Esc2 aids sumoylation via its SLD2 binding to the Ubc9 backside. (A) Mms21-Smc5 stimulates Sgs1 and Top3 sumoylation in the presence of SUMO or SUMO-D68R. In vitro sumoylation assays were performed by incubating purified STR complex with the SUMO E1, the SUMO E2, SUMO (or SUMO-DR), and ATP in the presence or absence of the Mms21-Smc5 SUMO E3 at 30°C for the indicated time (for details, see the Materials and methods). Sgs1 tagged with FLAG and Top3 tagged with CBP and their sumoylated forms were detected by immunoblotting against the tags fused to them. Asterisk indicates a cross-reaction band. (B) Esc2, but not Esc2-SLD2m, stimulates Sgs1 and Top3 sumoylation in vitro. Sumoylation assays were performed as in panel A in the presence of Mms21-Smc5 and SUMO-DR, except Top3 is tagged with V5. The inclusion of Esc2 or Esc2-SLD2m is indicated. (C) Schematics of two Esc2 variants wherein its SLD2 is replaced by SUMO (Esc2-SLD2Δ-Su) or by SUMO-D68R (Esc2-SLD2Δ-SuDR). (D) Esc2-SLD2Δ-Su, but not esc2-SLD2Δ-SuDR, protein interacts with Ubc9 in vitro. GST pull-down tests were performed and results are presented as in Figure 2E. (E) SUMO, but not SUMO-DR, can replace the SLD2 of Esc2 in stimulating Sgs1 and Top3 sumoylation. Sumoylation assays were performed as in A in the presence of Mms21-Smc5 and SUMO-DR, except with shorter time courses. (F) SLD2 can be replaced by SUMO, but not SUMO-DR, to support STR sumoylation in cells. Experiments were done and data are presented as in Figure 1A.

Figure 5.

Esc2 binding to Ubc9 curbs levels of GCR and recombination intermediates. (A) esc2Δ and esc2-SLD2m mutants increase GCR rates. For each genotype, the median rate of at least nine cultures was calculated from two biological duplicates. Error bars are 95% confidence intervals. Two-tailed Mann–Whitney tests were performed for statistical analysis. (B) 2D gel data show that esc2-SLD2m mutants increase X-mol levels at two genomic sites. α-Factor-arrested G1 cells were released into media containing MMS for 2 h. Samples were examined by 2D gel followed by Southern blotting using probes at ARS315 or ARS1212. (Left) A schematic of 2D gel images with X-mol spike indicated by red arrowhead. (Middle) Representative 2D gel images. (Right) Quantification of relative X-mol levels from two different spore clones per genotype, with error bars representing standard deviations.

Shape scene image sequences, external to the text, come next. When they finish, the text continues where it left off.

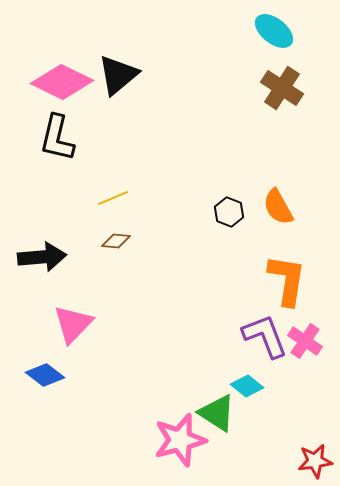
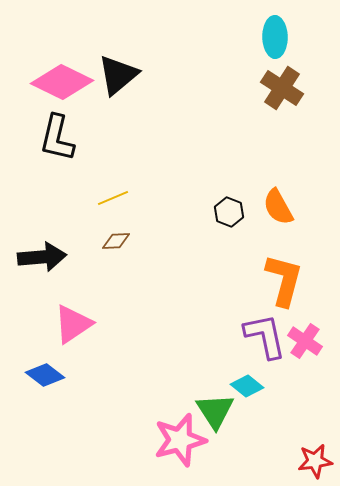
cyan ellipse: moved 1 px right, 6 px down; rotated 51 degrees clockwise
brown diamond: rotated 8 degrees counterclockwise
orange L-shape: moved 3 px left; rotated 6 degrees clockwise
pink triangle: rotated 12 degrees clockwise
purple L-shape: rotated 9 degrees clockwise
green triangle: moved 2 px left, 2 px up; rotated 24 degrees clockwise
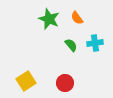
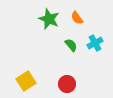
cyan cross: rotated 21 degrees counterclockwise
red circle: moved 2 px right, 1 px down
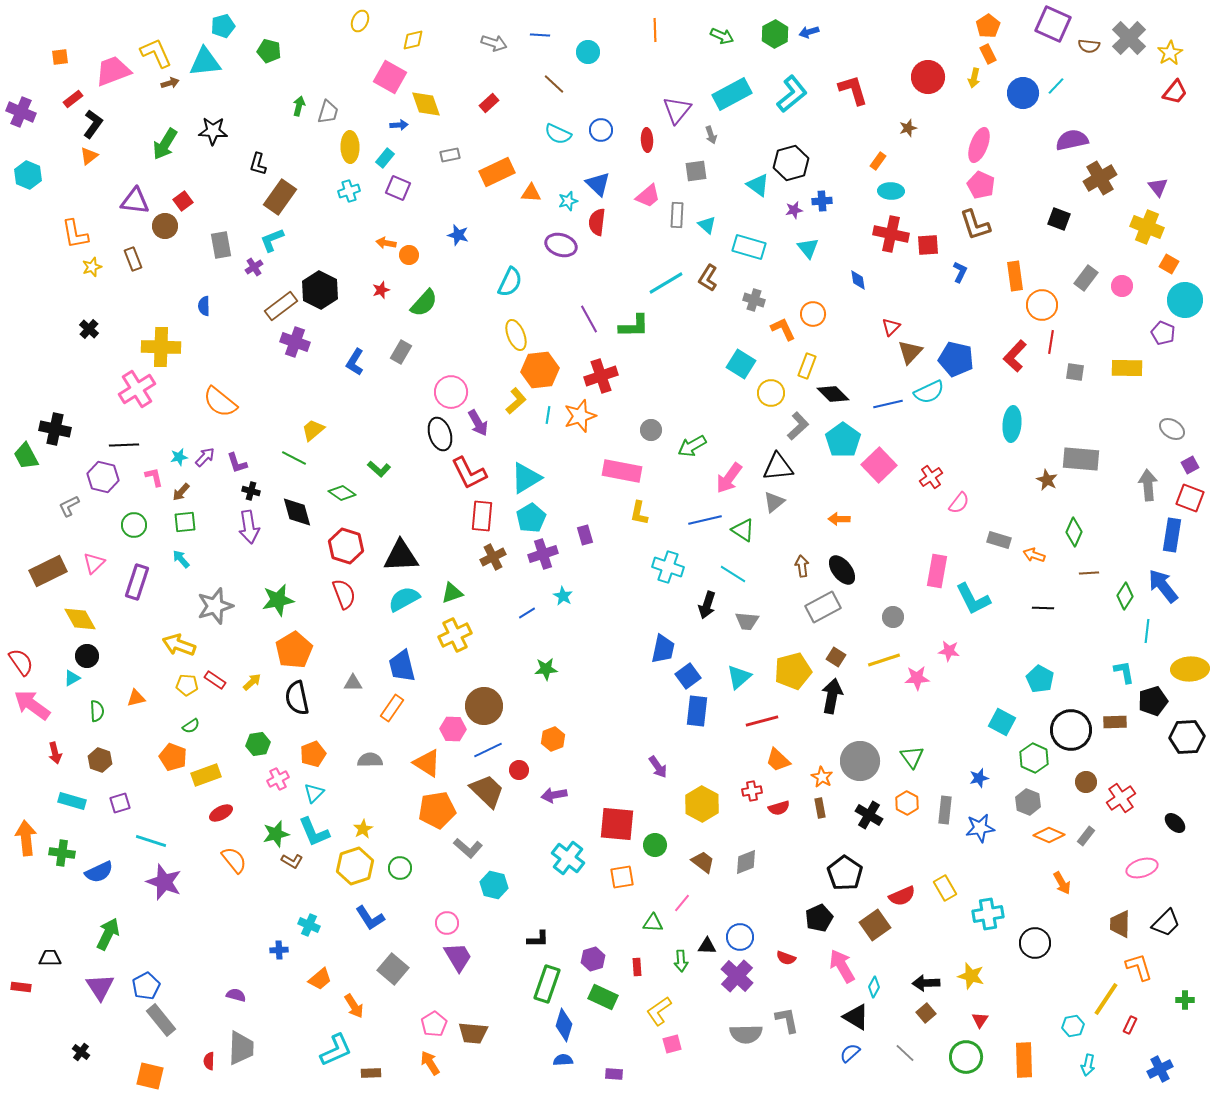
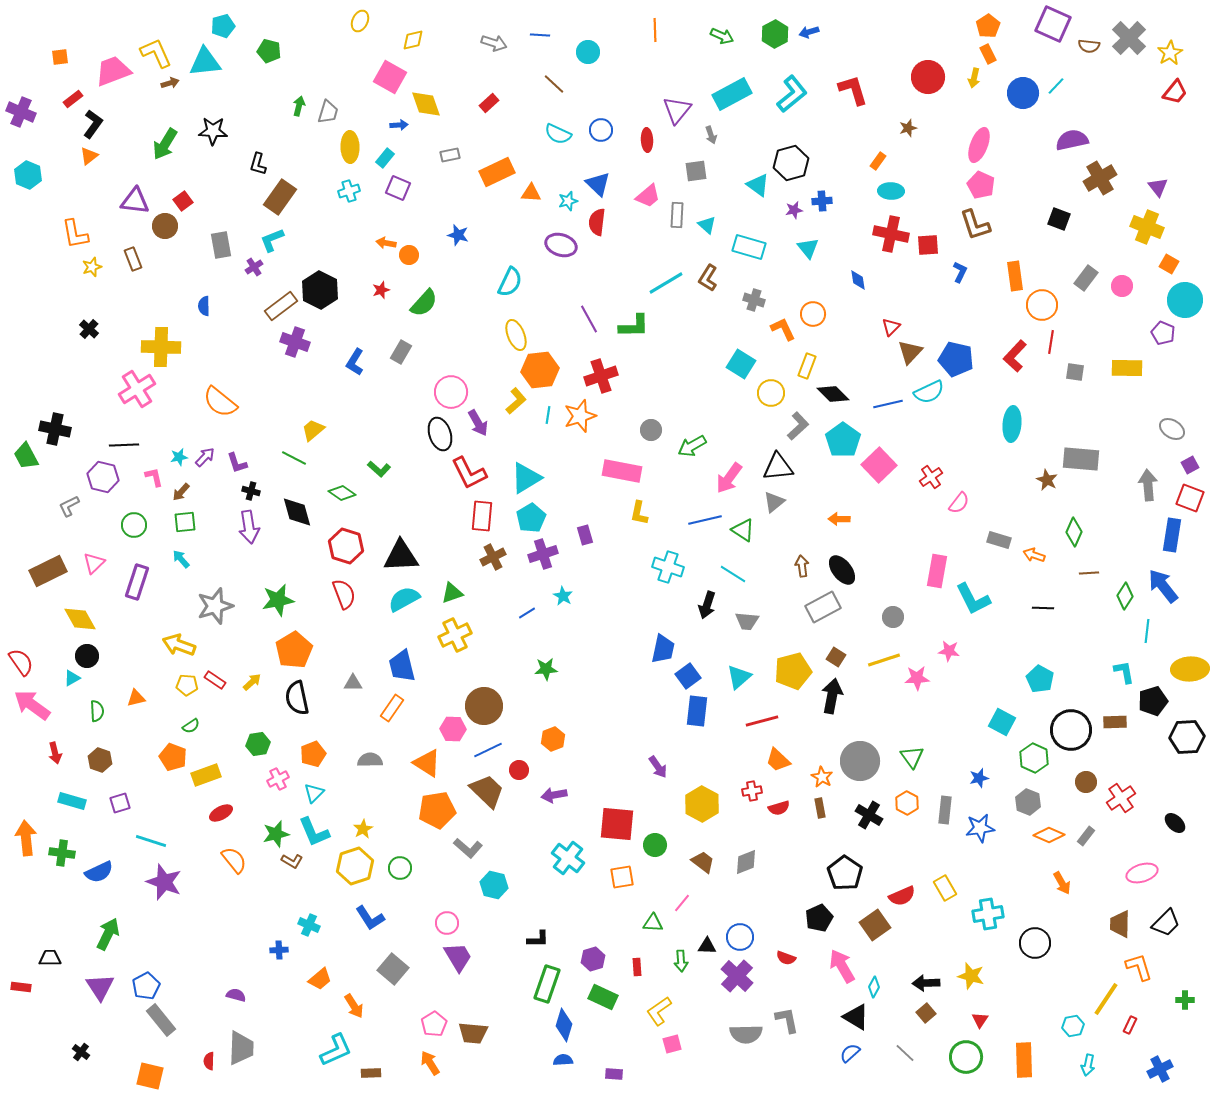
pink ellipse at (1142, 868): moved 5 px down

WT level was set to 1.0, and the P-value is derived by Student's t-test. (C) Tetrad analyses from diploid strains with indicated genotype. Spore clones were grown for 2 d at 30°C. Spores containing different mutations are identified based on genotyping. One representative tetrad among at least nine tetrads per diploid strain is shown. (D) esc2-SLD2m worsens genotoxic sensitivity of slx4Δ and mms4Δ cells. Cells were spotted in 10-fold serial dilutions and grown for 2 d at 30°C. (E) A model for Esc2 stimulation of specific substrate sumoylation. Esc2 binding to the backside of Ubc9 (SUMO E2) through its SLD2 leads to the stimulation of sumoylation of a subset of Smc5-6-Mms21 E3 substrates, likely at HJ and replication fork sites, contributing to HJ dissolution and genome stability.